Iiiri, iiiri, iiiri, iiiri.
Siempre he tenido un oído muy fino.
Él debe ser tenor.
Intento dejar de lado esa demencia absurda
las alucinaciones, tragicómicas casi,
en las que me repites
y me repites una y otra vez,
las mismas frases,
los mismos comentarios.
—Iiiri, iiiri, iiiri, iiiri.
Él debe ser tenor.
Inútilmente intento desconectar
ese sonido fantasmal que a ti
hasta parece agradarte.
En balde, buscando tus recuerdos,
trato de olvidar la larga distancia
en la que hoy no te encuentro.
—Iiiri, iiiri, iiiri, iiiri.
(Tal vez pájaros, los pájaros, madre).

Rumbo de delfines

La noche hunde la luz en la diana del silencio.

Bajo la lluvia, a duras penas regresamos
por el camino de ida y vuelta que nos posee.

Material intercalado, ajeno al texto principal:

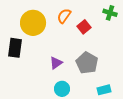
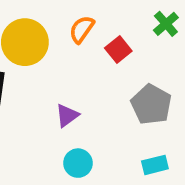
green cross: (110, 13) -> (166, 24), turned 32
gray pentagon: (87, 63) -> (151, 104), moved

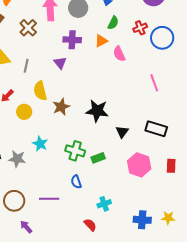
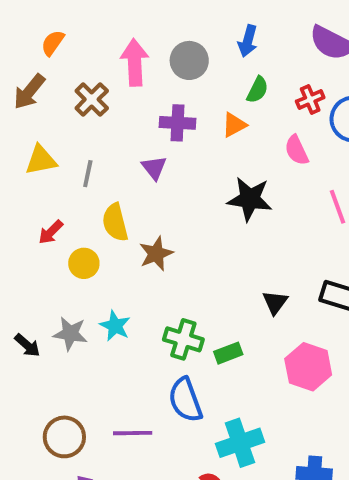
pink semicircle: (119, 54) -> (297, 150), moved
black star: (97, 111) -> (250, 199), moved
gray star: (17, 159) -> (70, 334), moved
blue semicircle: (76, 182) -> (185, 400), size x1.6
cyan cross: (104, 204) -> (240, 443), size x1.6

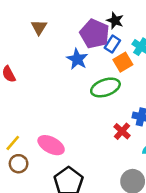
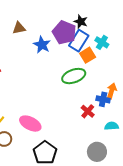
brown triangle: (39, 27) -> (19, 28), turned 48
blue rectangle: (112, 44) -> (79, 41), size x1.5
blue star: (77, 59) -> (42, 45), moved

¿Quién supo, quién sabrá nunca de nuestra lucha?
¿quién de las historias que nunca serán Historia?
No perdimos, no ganamos esa guerra
aunque arrastremos todos sus muertos,
aunque guardemos todas sus fotografías,
todas sus imágenes vagabundas
de cielo en tierra.

La lluvia tiene tu mirada.

Queda el aroma,
la música de cobre viejo y saxofón,
el desenlace de una quimera fuera de horario
y las excusas entre dos sonrisas.

Quedan también, de uno en uno,
los instantes en los que tomamos la vida
como el fuego a la yesca, los instantes del derroche
en la soledad sin límite del encuentro final.

La música tiene tu aroma.

Imposible sobrevivir ahora a esta muerte
—¿qué pozo puede cobijar tanto silencio
incapaz de ser grito?—, imposible sobreponerse
a este rumbo de delfín persiguiendo la estela de tu barco.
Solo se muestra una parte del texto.